EXERCISE GOAL:
Down to the last word, output the records below, skipping any images.

+===+

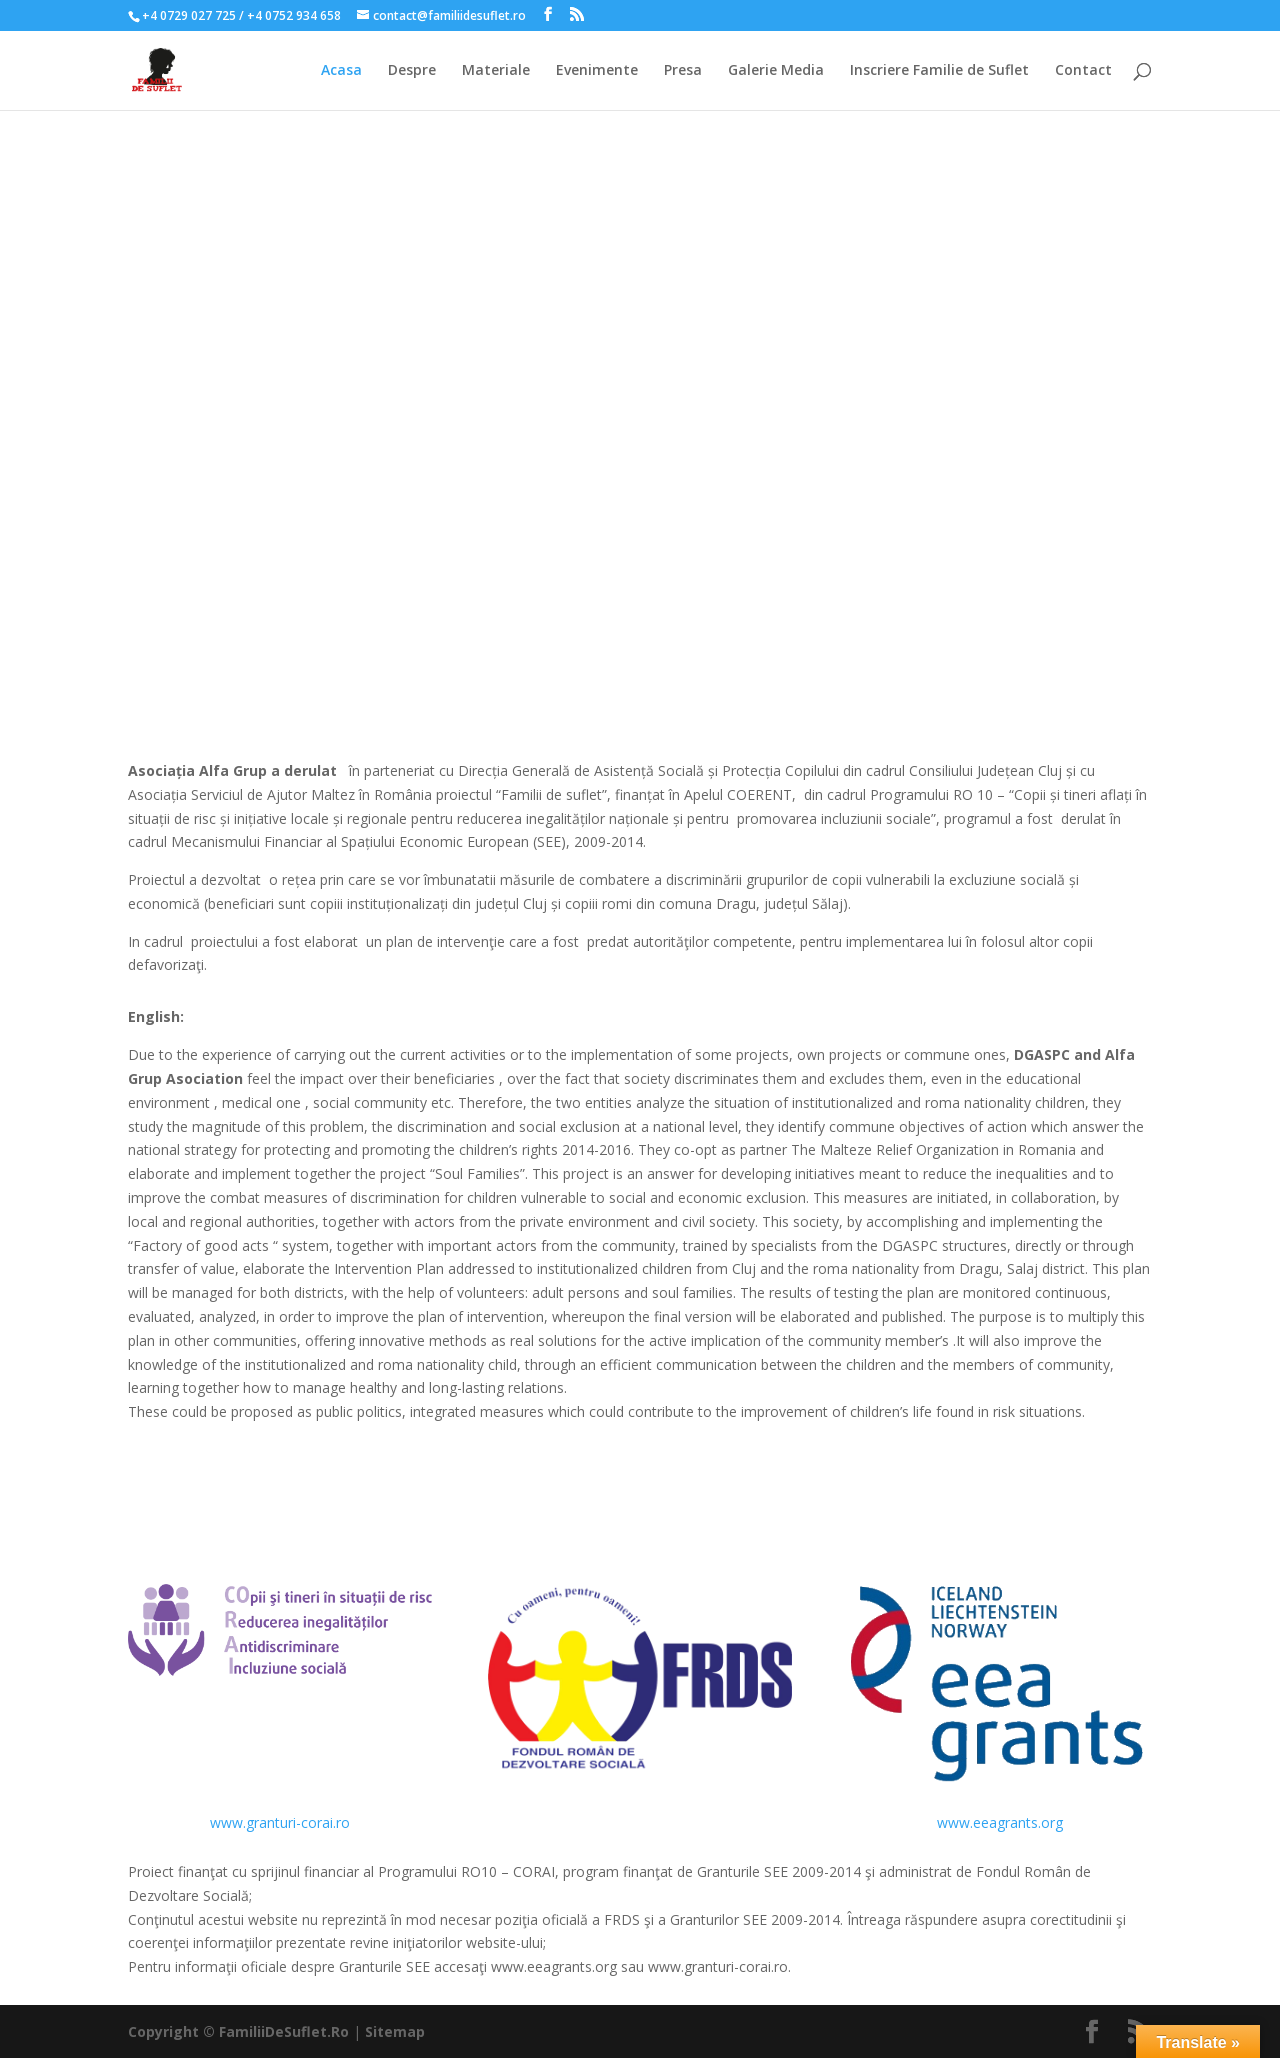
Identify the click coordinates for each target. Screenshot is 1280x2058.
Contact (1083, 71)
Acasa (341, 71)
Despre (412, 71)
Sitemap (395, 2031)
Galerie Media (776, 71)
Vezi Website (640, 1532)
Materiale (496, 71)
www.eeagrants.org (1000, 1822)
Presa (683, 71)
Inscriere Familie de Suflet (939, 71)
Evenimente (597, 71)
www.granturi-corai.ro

+===+

RESPONSE:
Identify the click coordinates for each target. Screenshot is 1280x2058.
Contact (1083, 71)
Acasa (341, 71)
Despre (412, 71)
Sitemap (395, 2031)
Galerie Media (776, 71)
Vezi Website (640, 1532)
Materiale (496, 71)
www.eeagrants.org (1000, 1822)
Presa (683, 71)
Inscriere Familie de Suflet (939, 71)
Evenimente (597, 71)
www.granturi-corai.ro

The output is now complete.